Forced vital capacity in patients with idiopathic pulmonary fibrosis: test properties and minimal clinically important difference

Abstract

Rationale: Forced vital capacity (FVC) is an established measure of pulmonary function in idiopathic pulmonary fibrosis (IPF). Evidence regarding its measurement properties and minimal clinically important difference (MCID) in this population is limited.

Objectives: To assess the reliability, validity, and responsiveness of FVC and estimate the MCID in patients with IPF.

Methods: The study population included all 1,156 randomized patients in two clinical trials of IFN-γ1b. FVC and other measures of functional status were measured at screening or baseline and 24-week intervals thereafter. Reliability was assessed based on two proximal measures of FVC, validity was assessed based on correlations between FVC and other measures of functional status, and responsiveness was assessed based on the relationship between 24-week changes in FVC and other measures of functional status. Distribution-based and anchor-based methods were used to estimate the MCID.
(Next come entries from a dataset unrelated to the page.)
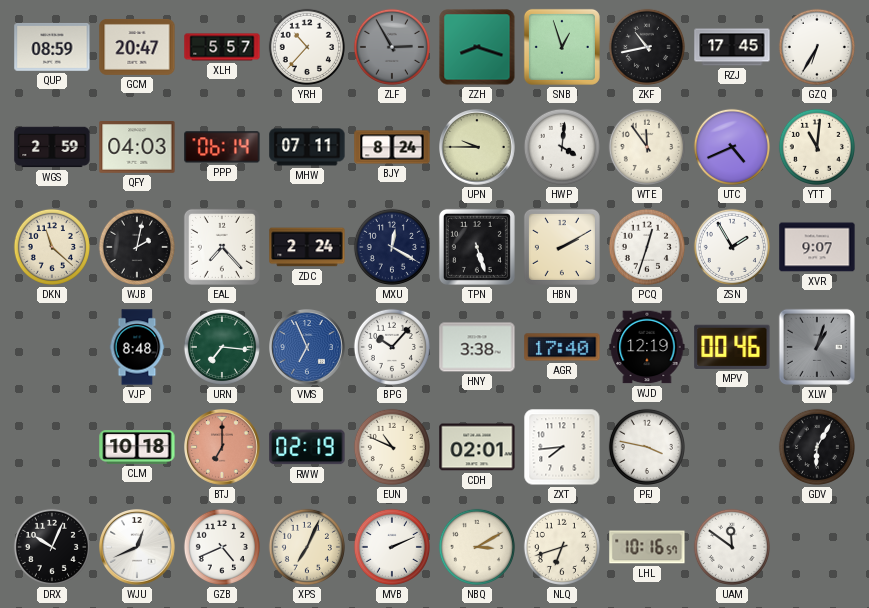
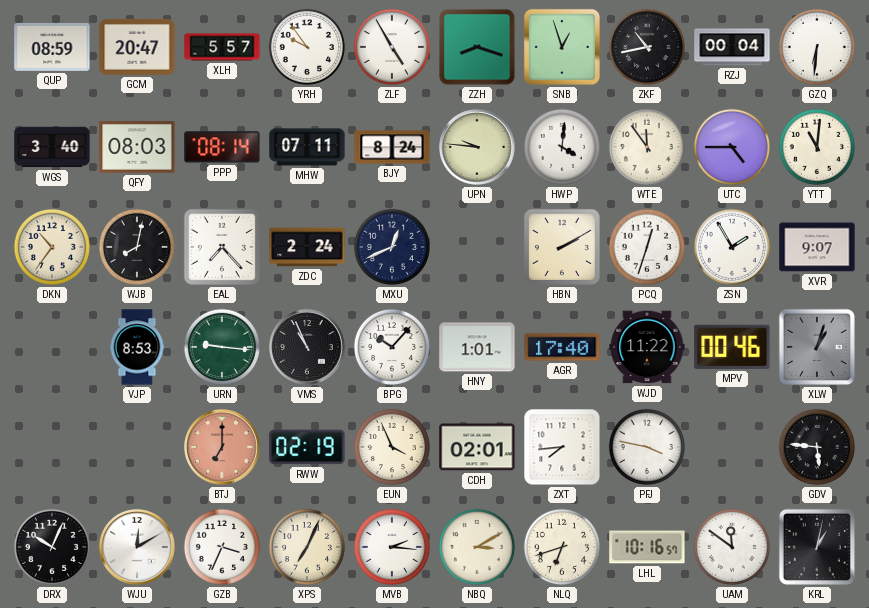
YRH: 10:37 -> 9:54
ZLF: 2:55 -> 4:55
ZLF dial: grey -> white
RZJ: 17:45 -> 00:04
GZQ: 6:35 -> 6:31
WGS: 2:59 -> 3:40
QFY: 04:03 -> 08:03
PPP: 06:14 -> 08:14
UPN: 9:45 -> 9:46
UTC: 4:41 -> 4:45
DKN: 11:22 -> 10:36
WJB: 2:02 -> 8:02
MXU: 12:20 -> 12:41
TPN: 5:27 -> none
VJP: 8:48 -> 8:53
URN: 7:16 -> 9:16
VMS: 6:56 -> 10:56
VMS dial: blue -> black
HNY: 3:38 -> 1:01
WJD: 12:19 -> 11:22
CLM: 10:18 -> none
EUN: 10:49 -> 3:56
GDV: 6:05 -> 5:46
WJU: 12:41 -> 12:10
GZB: 4:41 -> 3:34
MVB: 2:11 -> 2:16
KRL: none -> 1:02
Measurements and main results: Correlation of percent-predicted FVC between measurements (mean interval, 18 d) was high (r = 0.93; P < 0.001). Correlations between FVC and other parameters were generally weak, with the strongest observed correlation between FVC and carbon monoxide diffusing capacity (r = 0.38; P < 0.001). Correlations between change in FVC and changes in other parameters were slightly stronger (range, r = 0.16-0.37; P < 0.001). Importantly, 1-year risk of death was more than twofold higher (P < 0.001) in patients with a 24-week decline in FVC between 5% and 10%. The estimated MCID was 2-6%.

Conclusions: FVC is a reliable, valid, and responsive measure of clinical status in patients with IPF, and a decline of 2-6%, although small, represents a clinically important difference.